The U.S. Senate Banking Committee will not hold any hearings on market structure legislation that defines how federal regulators can oversee the industry until next year, banking on a long-awaited hearing that many had intended to hold toward the end of this week.
A spokesman for the committee said in a statement Monday that “the chairman [Tim] Scott and the Senate Banking Committee have made great progress with their Democratic counterparts” on the bill, but lawmakers were still negotiating.
While the delay was expected, it is still a blow to the crypto industry, which at least wanted to see a margin hearing, in the absence of more substantial progress toward a sweeping new law expected in 2025. It is unclear how quickly lawmakers could resume negotiations in the new year. Congress’ main focus will be funding the US government after it returns from the holidays, as a current funding bill is set to expire on January 30. Assuming the government doesn’t shut down again, lawmakers will still have a limited amount of time to work on market structure before next year’s midterm elections become their top priority.
“From the beginning, Chairman Scott has been clear that this effort must be bipartisan,” the committee spokesman said. “It has consistently and patiently engaged in good faith discussions to produce a strong bipartisan product that provides clarity for the digital asset industry and also makes the United States the crypto capital of the world. The Committee continues to negotiate and expects a profit margin in early 2026.”

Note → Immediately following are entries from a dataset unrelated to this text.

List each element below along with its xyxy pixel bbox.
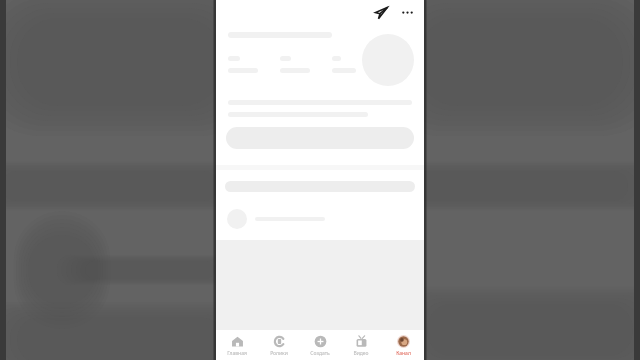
button[interactable]: Ролики bbox=[259, 330, 299, 360]
button[interactable]: Канал bbox=[383, 330, 423, 360]
button[interactable]: More options bbox=[396, 1, 418, 23]
staticText: Ролики bbox=[270, 350, 288, 357]
button[interactable]: Видео bbox=[341, 330, 381, 360]
staticText: Главная bbox=[227, 350, 247, 357]
staticText: Видео bbox=[353, 350, 369, 357]
button[interactable]: Главная bbox=[217, 330, 257, 360]
button[interactable]: Создать bbox=[300, 330, 340, 360]
staticText: Создать bbox=[310, 350, 330, 357]
button[interactable]: Share bbox=[370, 1, 392, 23]
staticText: Канал bbox=[396, 350, 411, 357]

The market structure bill aims to define how the Securities and Exchange Commission and the Commodity Futures Trading Commission can oversee cryptocurrency markets, designating the CFTC as a primary spot market regulator for cryptocurrencies and more clearly defining how securities laws could apply to the sector.

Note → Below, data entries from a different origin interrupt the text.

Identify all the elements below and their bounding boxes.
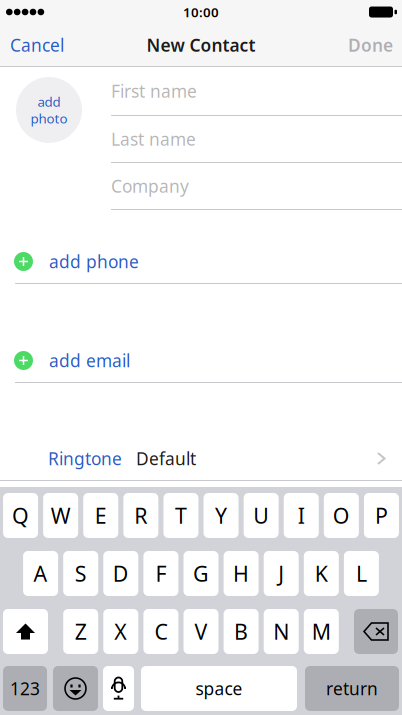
staticText: 123 [10, 677, 40, 700]
staticText: M [312, 617, 331, 646]
staticText: return [326, 677, 378, 700]
button[interactable]: A [23, 551, 58, 596]
staticText: G [193, 559, 209, 588]
staticText: Done [348, 34, 393, 56]
button[interactable]: Y [204, 493, 239, 538]
button[interactable]: Done [336, 24, 402, 66]
staticText: B [234, 617, 248, 646]
staticText: N [273, 617, 289, 646]
staticText: X [114, 617, 127, 646]
button[interactable]: W [43, 493, 78, 538]
staticText: S [75, 559, 87, 588]
staticText: add email [49, 349, 130, 372]
staticText: Z [75, 617, 87, 646]
staticText: R [134, 501, 147, 530]
button[interactable]: S [63, 551, 98, 596]
button[interactable]: add phone [0, 240, 402, 284]
staticText: Y [215, 501, 227, 530]
button[interactable]: X [103, 609, 138, 654]
button[interactable]: K [304, 551, 339, 596]
staticText: U [253, 501, 269, 530]
button[interactable]: O [324, 493, 359, 538]
staticText: First name [111, 80, 197, 102]
button[interactable]: E [83, 493, 118, 538]
staticText: New Contact [146, 34, 256, 56]
staticText: add phone [49, 250, 139, 273]
staticText: Ringtone [48, 447, 122, 470]
button[interactable]: F [143, 551, 178, 596]
staticText: V [194, 617, 208, 646]
staticText: W [51, 501, 71, 530]
button[interactable]: Shift [3, 609, 48, 654]
button[interactable]: I [284, 493, 319, 538]
staticText: Default [136, 447, 196, 470]
button[interactable]: T [164, 493, 198, 538]
button[interactable]: V [184, 609, 218, 654]
button[interactable]: Emoji [53, 666, 98, 711]
button[interactable]: P [364, 493, 399, 538]
staticText: F [155, 559, 166, 588]
staticText: P [375, 501, 388, 530]
button[interactable]: add email [0, 339, 402, 383]
button[interactable]: H [224, 551, 259, 596]
staticText: I [298, 501, 305, 530]
button[interactable]: Dictate [103, 666, 134, 711]
button[interactable]: Cancel [0, 24, 76, 66]
button[interactable]: Delete [354, 609, 398, 654]
staticText: K [315, 559, 328, 588]
staticText: E [95, 501, 107, 530]
button[interactable]: G [184, 551, 218, 596]
staticText: H [233, 559, 249, 588]
staticText: A [34, 559, 48, 588]
button[interactable]: U [244, 493, 279, 538]
button[interactable]: space [141, 666, 297, 711]
staticText: Cancel [10, 34, 64, 56]
staticText: Last name [111, 128, 196, 150]
button[interactable]: L [344, 551, 379, 596]
button[interactable]: return [305, 666, 399, 711]
button[interactable]: R [123, 493, 158, 538]
staticText: photo [30, 110, 68, 127]
button[interactable]: M [304, 609, 339, 654]
staticText: J [278, 559, 284, 588]
staticText: L [356, 559, 367, 588]
button[interactable]: 123 [3, 666, 47, 711]
button[interactable]: D [103, 551, 138, 596]
staticText: C [154, 617, 167, 646]
button[interactable]: J [264, 551, 299, 596]
button[interactable]: N [264, 609, 299, 654]
staticText: T [175, 501, 187, 530]
button[interactable]: Z [63, 609, 98, 654]
staticText: O [333, 501, 350, 530]
staticText: space [196, 677, 242, 700]
button[interactable]: Ringtone [0, 437, 402, 481]
button[interactable]: B [224, 609, 259, 654]
staticText: Q [12, 501, 29, 530]
staticText: Company [111, 174, 189, 198]
button[interactable]: Q [3, 493, 38, 538]
staticText: 10:00 [183, 3, 219, 21]
staticText: add [38, 93, 60, 110]
button[interactable]: C [143, 609, 178, 654]
staticText: D [113, 559, 129, 588]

The Banking Committee, which oversees the SEC, has produced several drafts, while the Senate Agriculture Committee, which oversees the CFTC, has produced one discussion draft so far and will also need to hold its own margin hearing.

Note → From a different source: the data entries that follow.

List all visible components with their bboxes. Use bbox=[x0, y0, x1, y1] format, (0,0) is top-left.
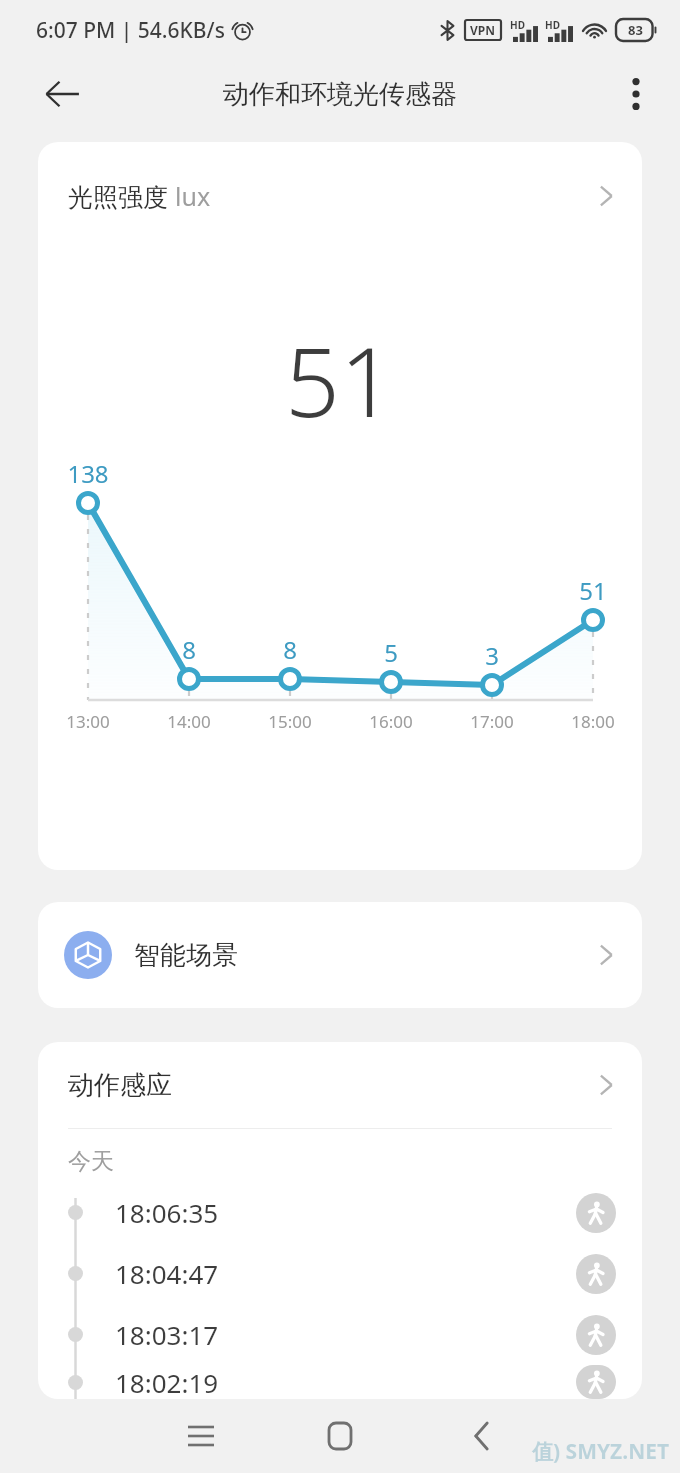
button[interactable]: 18:02:19 bbox=[38, 1365, 642, 1399]
staticText: 18:03:17 bbox=[115, 1317, 219, 1352]
button[interactable]: Recent apps bbox=[172, 1407, 230, 1465]
button[interactable]: Home bbox=[311, 1407, 369, 1465]
staticText: 值) SMYZ.NET bbox=[532, 1437, 670, 1466]
button[interactable]: More options bbox=[604, 62, 668, 126]
staticText: 13:00 bbox=[51, 710, 125, 733]
staticText: 智能场景 bbox=[134, 939, 238, 972]
staticText: lux bbox=[175, 179, 211, 213]
button[interactable]: 动作感应 bbox=[38, 1042, 642, 1128]
staticText: 16:00 bbox=[354, 710, 428, 733]
staticText: 51 bbox=[285, 314, 395, 445]
staticText: 18:04:47 bbox=[115, 1256, 219, 1291]
staticText: 5 bbox=[361, 636, 421, 669]
button[interactable]: 18:03:17 bbox=[38, 1304, 642, 1365]
staticText: 51 bbox=[563, 574, 623, 607]
button[interactable]: Back bbox=[28, 60, 96, 128]
staticText: 光照强度 bbox=[68, 179, 175, 213]
staticText: 3 bbox=[462, 639, 522, 672]
button[interactable]: 18:04:47 bbox=[38, 1243, 642, 1304]
staticText: VPN bbox=[470, 22, 496, 38]
button[interactable]: 18:06:35 bbox=[38, 1182, 642, 1243]
staticText: 15:00 bbox=[253, 710, 327, 733]
staticText: 6:07 PM | 54.6KB/s bbox=[36, 16, 225, 45]
button[interactable]: Back bbox=[452, 1407, 510, 1465]
staticText: 动作和环境光传感器 bbox=[223, 78, 457, 111]
staticText: 动作感应 bbox=[68, 1069, 172, 1102]
staticText: 18:02:19 bbox=[115, 1365, 219, 1399]
staticText: 今天 bbox=[68, 1147, 114, 1176]
button[interactable]: 智能场景 bbox=[38, 902, 642, 1008]
staticText: HD bbox=[545, 18, 560, 32]
staticText: 8 bbox=[260, 633, 320, 666]
staticText: 138 bbox=[58, 457, 118, 490]
staticText: 83 bbox=[628, 21, 643, 39]
staticText: 8 bbox=[159, 633, 219, 666]
staticText: 18:06:35 bbox=[115, 1195, 219, 1230]
staticText: 17:00 bbox=[455, 710, 529, 733]
staticText: 14:00 bbox=[152, 710, 226, 733]
staticText: 18:00 bbox=[556, 710, 630, 733]
staticText: HD bbox=[510, 18, 525, 32]
button[interactable]: 光照强度 bbox=[38, 142, 642, 250]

Democrats’ sticking points include concerns about financial stability, market integrity and ethics; This last part is largely a response to President Donald Trump and President Donald Trump’s various cryptocurrency-related businesses, which have increased his family’s fortunes to the tune of billions of dollars.
Although the bill is delayed, the SEC and CFTC have begun efforts to become more industry-friendly regulators anyway. The SEC released a series of staff statements and held roundtables (one of them on Monday) to discuss how securities laws could apply to various facets of cryptocurrencies. Meanwhile, the CFTC has taken steps to begin allowing institutions it licenses to engage in spot cryptocurrency trading, and last week granted no-action relief to prediction market operators around certain data requirements.